ところが御手洗は自分の行動を伊織たちにそそのかされたことにしようとしていました。
それは相談じゃなくて責任の押しつけだろ。
しかも彼女が来ることを分かったうえで、伊織たちを自分の部屋に呼んでいるんですよね。
完全に巻き込む気で呼んでいます。
そして追い詰められた御手洗が取った行動が、まさかの勢い任せのプロポーズ。
こんな形で結婚の話まで飛び出してくるとは思いませんでした。
しかも、そこまでやったのに根本的な問題は何も解決していない。
ここまで見事に状況だけ悪化させられるのも逆にすごいです。
後半は珍しい山本メイン回
後半では山本がメインになるエピソードが描かれました。
山本がここまで中心になる話って結構珍しいですよね。
しかし、その内容がとんでもない。
クーラーが故障して暑い、ここまでは普通です。
そこから涼しくなるために思いついた方法が、あまりにも『ぐらんぶる』すぎる。
スピリタスの入ったペットボトルを使って無茶な方法で涼もうとする山本。
どう考えたらそこにたどり着くんだよ。
しかも最終的には伊織たちに心配され、奈々華と梓までやってきてしまいます。
ただ涼しく過ごしたかっただけなのに、どうしてここまで恥ずかしい状況になってしまうのか。

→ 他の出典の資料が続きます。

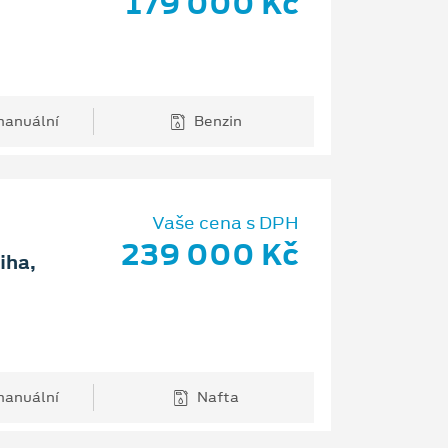
179 000 Kč
anuální
Benzin
Vaše cena s DPH
239 000 Kč
iha,
anuální
Nafta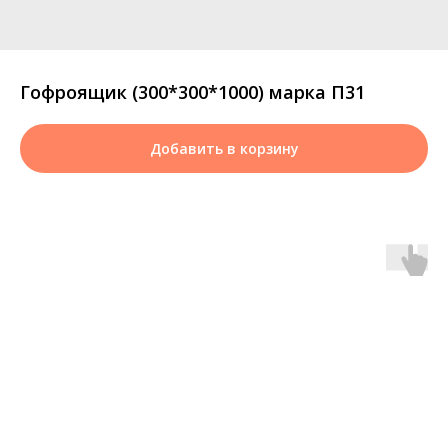
Гофроящик (300*300*1000) марка П31
Добавить в корзину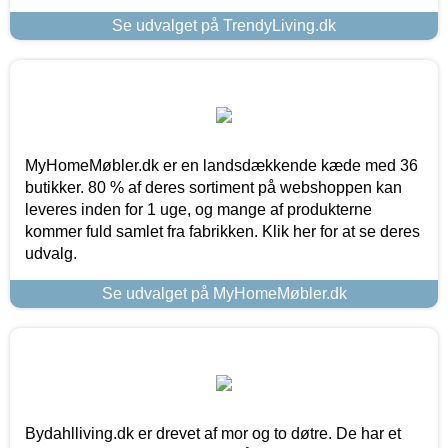
Se udvalget på TrendyLiving.dk
MyHomeMøbler.dk er en landsdækkende kæde med 36
butikker. 80 % af deres sortiment på webshoppen kan
leveres inden for 1 uge, og mange af produkterne
kommer fuld samlet fra fabrikken. Klik her for at se deres
udvalg.
Se udvalget på MyHomeMøbler.dk
Bydahlliving.dk er drevet af mor og to døtre. De har et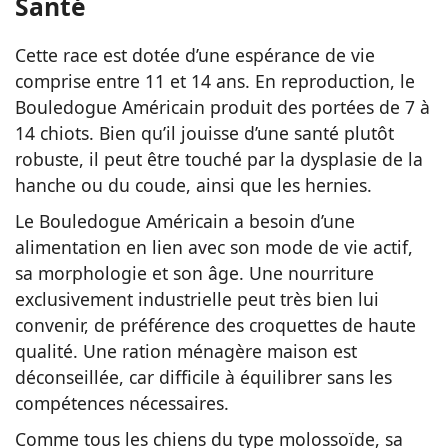
Santé
Cette race est dotée d’une espérance de vie
comprise entre 11 et 14 ans. En reproduction, le
Bouledogue Américain produit des portées de 7 à
14 chiots. Bien qu’il jouisse d’une santé plutôt
robuste, il peut être touché par la dysplasie de la
hanche ou du coude, ainsi que les hernies.
Le Bouledogue Américain a besoin d’une
alimentation en lien avec son mode de vie actif,
sa morphologie et son âge. Une nourriture
exclusivement industrielle peut très bien lui
convenir, de préférence des croquettes de haute
qualité. Une ration ménagère maison est
déconseillée, car difficile à équilibrer sans les
compétences nécessaires.
Comme tous les chiens du type molossoïde, sa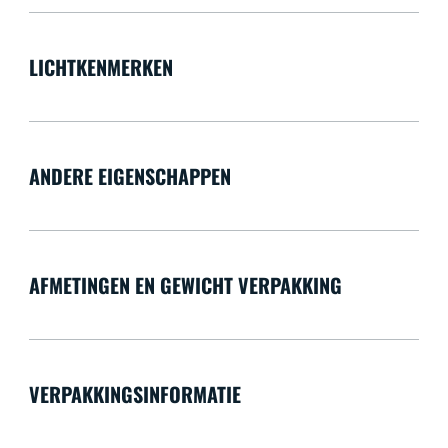
LICHTKENMERKEN
ANDERE EIGENSCHAPPEN
AFMETINGEN EN GEWICHT VERPAKKING
VERPAKKINGSINFORMATIE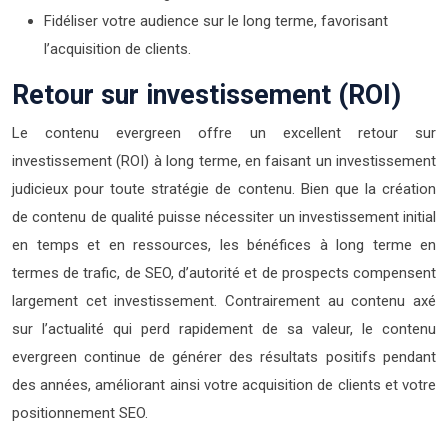
Fidéliser votre audience sur le long terme, favorisant
l’acquisition de clients.
Retour sur investissement (ROI)
Le contenu evergreen offre un excellent retour sur
investissement (ROI) à long terme, en faisant un investissement
judicieux pour toute stratégie de contenu. Bien que la création
de contenu de qualité puisse nécessiter un investissement initial
en temps et en ressources, les bénéfices à long terme en
termes de trafic, de SEO, d’autorité et de prospects compensent
largement cet investissement. Contrairement au contenu axé
sur l’actualité qui perd rapidement de sa valeur, le contenu
evergreen continue de générer des résultats positifs pendant
des années, améliorant ainsi votre acquisition de clients et votre
positionnement SEO.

山本からすれば完全な悲劇ですが、視聴者からすると笑うしかありません。
野島VS止まらない洗浄機能
そしてラストは野島。
トイレの洗浄機能が止まらなくなるという、それだけ聞けば小さなトラブルです。
ところが『ぐらんぶる』にかかれば、とんでもなく壮大な事件になります。
野島本人は必死に状況を打開しようとしている。
演出もまるで重大な危機に立ち向かっているような雰囲気。
でも実際にいる場所はずっとトイレ。
しかも野島が助けを呼べない理由が、「自分のイメージを守りたい」というもの。
いや、自分に対する評価が甘すぎないか。
野島自身は「俺は伊織たちとは違う」と思っているようですが、周囲から見れば完全に同類でしょう。
そして散々一人で頑張った結果、最終的には伊織たちに見られて変な誤解までされてしまう。
あれだけ必死に守ろうとしていたものは何だったのか。